Congenital Hyperinsulinism
Synonyms
CHI, familial hyperinsulinism, hyperinsulinemic hypoglycemia of infancy,Overview
Congenital hyperinsulinism (CHI) is a genetic disorder characterized by the overproduction of insulin by the pancreas, leading to dangerously low blood sugar (hypoglycemia), especially in newborns and young children. The overproduction is caused by a dysregulation in the insulin-secreting beta cells of the pancreas, resulting in persistent hypoglycemia.
Symptoms
Congenital hyperinsulinism causes low plasma sugar (hypoglycemia).The symptoms of hypoglycemia in infants are often difficult to identify, as they can be similar to normal infant activities.
Common symptoms of hypoglycemia include:
- irritability
- sleepiness
- lethargy
- excessive hunger
- rapid heart rate
More severe symptoms, such as seizures and coma, can occur with a prolonged low plasma sugar or an extremely low plasma sugar. Common symptoms of hypoglycemia in older children include feelings of shakiness, weakness, tiredness, confusion, and rapid heart rate.
We consider a normal plasma sugar to be >70 mg/dL. Anything less than 60 mg/dL is low, although severe symptoms due to hypoglycemia are not likely unless the plasma sugar is less than 50 mg/dL. Prolonged or severe low plasma sugar can cause seizures and permanent brain damage.
Causes
Congenital hyperinsulinism is caused by genetic mutations that result in inappropriate and excess insulin secretion from the beta cells of the pancreas. It is not related to anything that the mother did during pregnancy. Genetic testing can help to identify the cause of HI.
Diagnosis
The diagnosis of congenital hyperinsulinism is based on history, laboratory findings, and genetic testing. Prompt diagnosis and establishment of effective treatment are essential to avoid neurologic damage.
History
The history of the child is an important piece of the puzzle. This includes information such as when the low plasma sugars started, the timing of the low plasma sugars, whether the baby was born large for gestational age (LGA), any family history of low plasma sugar or unexplained infant deaths, seizures or SIDS.
Laboratory findings
Blood tests drawn when the plasma sugar is less than 50 mg/dL are essential to the diagnosis of HI. In congenital HI, with a plasma sugar 50, you will see suppressed ketones and free fatty acids, an elevated insulin level (although this may not always be captured), and a glycemic response to glucagon, with the plasma sugar rising more than 30 mg/dL when glucagon is administered.

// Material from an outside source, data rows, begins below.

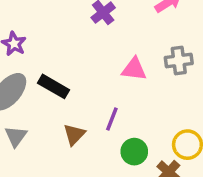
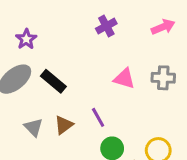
purple line: (112, 119) -> (98, 117), turned -60
gray triangle: (16, 136) -> (33, 127), moved, turned -30

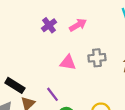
pink arrow: (163, 27) -> (78, 25), moved
black rectangle: (53, 81) -> (15, 85), moved

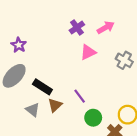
gray cross: (97, 58) -> (124, 60), turned 35
pink triangle: (68, 62) -> (88, 52), moved, turned -35

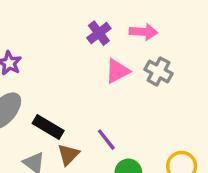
pink arrow: (106, 27) -> (143, 32), turned 35
gray cross: (124, 60) -> (159, 71), moved

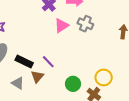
purple line: (106, 140) -> (48, 62), moved

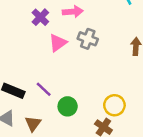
brown triangle: (37, 77) -> (33, 124), moved
green circle: (73, 84) -> (68, 106), moved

It is important that these samples at the time of a critically low plasma sugar be obtained in an experienced, controlled environment, as we do not want a child to be kept with a critically low plasma sugar longer than is absolutely necessary to make the diagnosis.
Genetic testing
The DNA from a blood sample from the child with congenital HI and each parent can be analyzed to screen for the mutations that cause the most common types of HI. This can be done at commercial laboratories and should be considered in any child suspected to have congenital HI. Contact us for more information on where to have this testing performed.
Prognosis
Sometimes the management of CHI can be complicated. However, once CHI is stable, a degree of normal life can be achieved. Children and young people can have issues with brain development causing problems with memory and processing information so may need additional support in school and the workplace.

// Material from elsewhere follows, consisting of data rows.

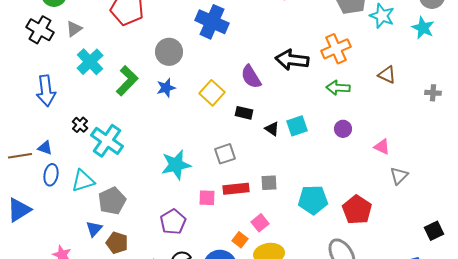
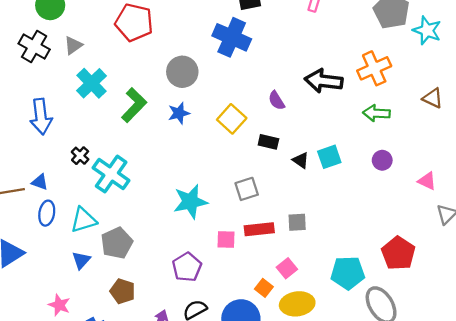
purple semicircle: (251, 77) -> (277, 101), size x0.7
cyan pentagon: (313, 200) -> (348, 273), moved
blue triangle: (94, 229) -> (81, 260), moved

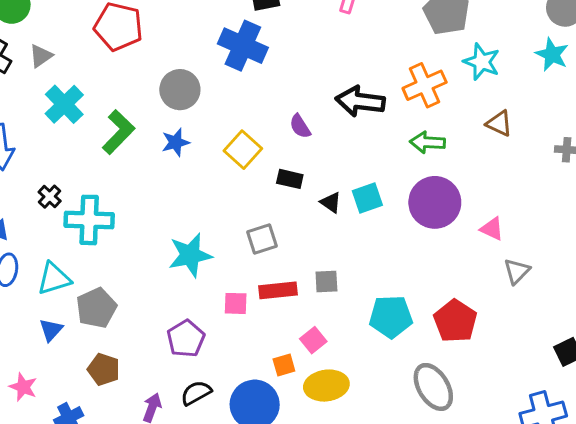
cyan star: (427, 30) -> (482, 62), moved
purple circle: (382, 160) -> (435, 202), size x2.0
cyan cross: (111, 174) -> (89, 220), turned -33
cyan pentagon: (348, 273) -> (391, 317), moved
orange square: (264, 288) -> (284, 365), turned 36

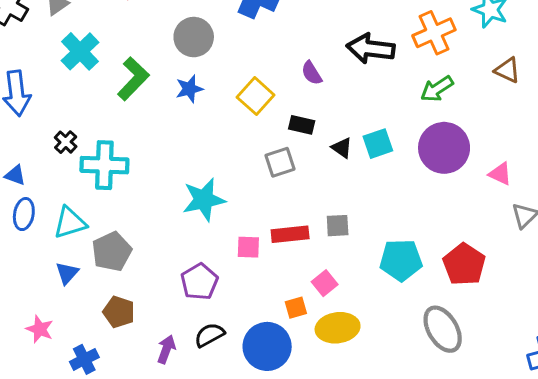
green arrow: (427, 142) -> (437, 89), turned -36
gray square: (262, 239) -> (280, 162), moved

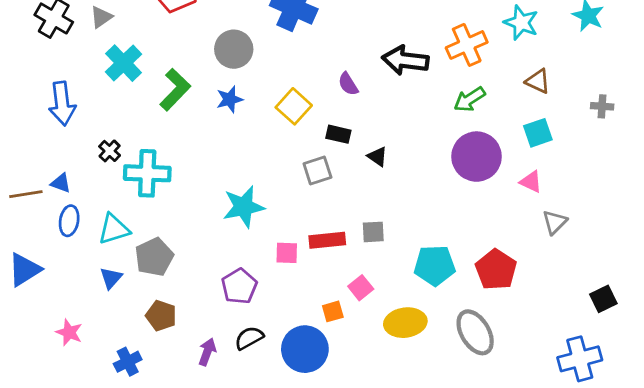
cyan square: (378, 144) -> (538, 133), moved
yellow ellipse: (338, 328) -> (405, 323), moved
pink star: (40, 329) -> (69, 332), moved

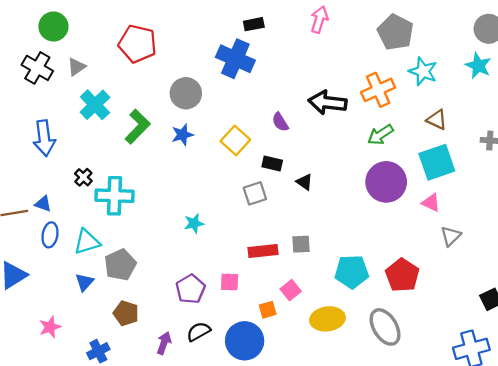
cyan square: (538, 133) -> (437, 162), size x1.5
cyan star: (244, 207) -> (194, 223), size x0.6
pink square: (287, 253) -> (230, 282), moved
pink star: (69, 332) -> (50, 327), turned 30

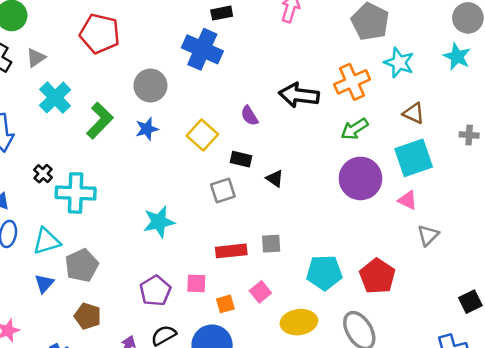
cyan star: (194, 223) -> (159, 222), size x1.5
orange square: (268, 310) -> (225, 304), moved

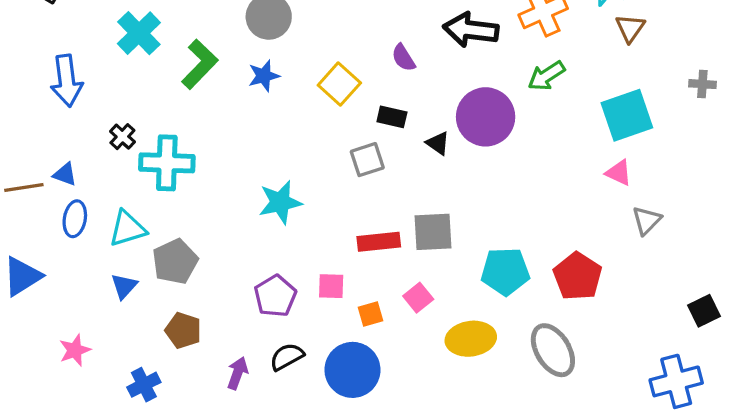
brown triangle: (414, 113) -> (630, 28), moved, turned 40
purple circle: (360, 178) -> (486, 117), moved
gray square: (271, 244) -> (433, 232), size x1.5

When babies and young children are fed through an NG tube, there is a chance that they will ‘forget’ how to feed so it is important to continue feeding small amounts by mouth in addition to NG feeds. Assessment and support from speech and language specialists can help a child to regain the desire to eat and drink by mouth.
In children who have had some or the majority of their pancreas removed, there is a chance of developing insulin dependent diabetes. This is a condition where the remaining portion of the pancreas does not make enough insulin, so insulin has to be injected several times a day.
Many children with this type of diabetes cope well with treatment and have a near normal childhood. Pancreatic insufficiency, where the pancreas cannot release the enzymes needed to break down fats, can also occur, but oral enzyme replacement therapy with meals is an option. With increased knowledge and research, the outcomes for these children are continually improving.
Treatment
Because congenital HI causes dangerously low blood sugars as a result of excess insulin, the treatment for this condition is to try and maintain blood sugars greater than 70 mg/dL. There are two options for treatment of congenital HI, medical therapy and surgical intervention. About 50 percent of children respond to medical therapy, while the other half require surgery for a partial or near total pancreatectomy.